A primer on manipulating data frame with Deedle in F#
A primer on manipulating data frame with Deedle in F#
The first time I encountered Deedle was from @brandewinder book Machine learning projects for .NET developers. Deedle is a library which facilitates the manipulation of data frames and data series.
http://bluemountaincapital.github.io/Deedle/
A data frame is like a table with rows and columns where columns don’t need need to be of same type. A data series is like a vector (an array of values) where each value is itself a key value pair. A very famous data series is a time series which is a vector of value with a key representing an instant in time and a value associated with it (it isn’t limited to this single property).
Although Deedle website contains very good tutorials, like the Deedle in 10 minutes tutorial, I still found it a bit hard to grasp.

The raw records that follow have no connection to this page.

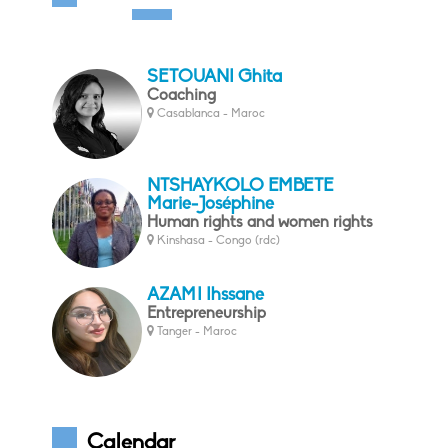
SETOUANI Ghita
Coaching
Casablanca - Maroc
NTSHAYKOLO EMBETE
Marie-Joséphine
Human rights and women rights
Kinshasa - Congo (rdc)
AZAMI Ihssane
Entrepreneurship
Tanger - Maroc
Calendar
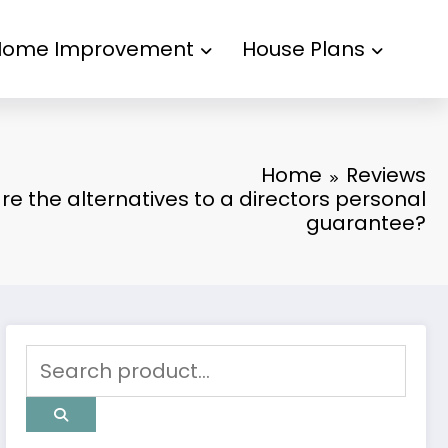
Home Improvement
House Plans
Home
Reviews
e the alternatives to a directors personal
guarantee?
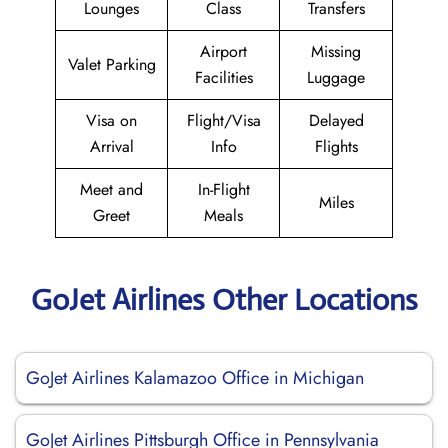
Lounges
Class
Transfers
Airport
Missing
Valet Parking
Facilities
Luggage
Visa on
Flight/Visa
Delayed
Arrival
Info
Flights
Meet and
In-Flight
Miles
Greet
Meals
GoJet Airlines Other Locations
GoJet Airlines Kalamazoo Office in Michigan
GoJet Airlines Pittsburgh Office in Pennsylvania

So why would you need Deedle?
One of the reason why I think Deedle is interesting is that it makes the manipulation of data frame much more pleasant. With Deedle,it is possible to goup by rows and more importantly on multiple levels. It makes it possible to target a certain level of the frame (we will see more later). It allows to change values from a row or values from a column easily. It is also possible to add or drop columns which is very helpful to add label or category column and dump useless columns. And lastely it is possible to take out the data and plot it into a graph.
I started to look at Deedle by making very basic operations. Even after reading all the information on Deedle website, it took me few hours to put together the operations so I wanted to share that with you so that hopefully you would not take as long as I did. In this post I played with my bank statements data. I will explain some common operations which will help to understand how Deedle works:
- Extract data from CSV and load into frame
- Label data in a new column
- Group by
- Execute operation on grouped data frames
- Print the data frames
When you will be done with this, you will be able to have a good understanding on how to use the library in your advantage to make more complex operations. Let’s start by loading data from CSV.

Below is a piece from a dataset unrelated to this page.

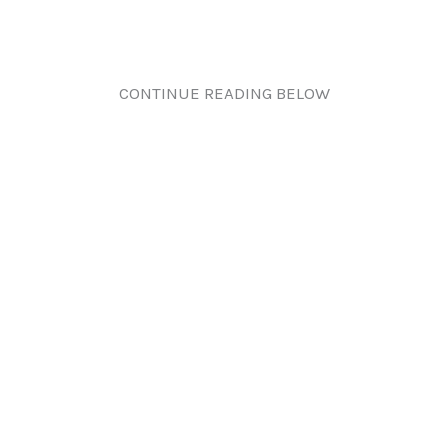
CONTINUE READING BELOW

1. Extract data from CSV and load into frame
type Expense = {
Date: DateTime
Title: string
Amount: decimal
}
let frame =
Directory.GetFiles(Environment.CurrentDirectory + "/data","*.csv")
|> Array.map (fun path -> Frame.ReadCsv(path, hasHeaders = false))
|> Array.map (fun df -> df |> Frame.indexColsWith [ "Date"; "Title"; "Amount" ])
|> Array.map (fun df -> df.GetRows())
|> Seq.collect (fun s -> s.Values)
|> Seq.map (fun s -> s?Date, s?Title, s?Amount)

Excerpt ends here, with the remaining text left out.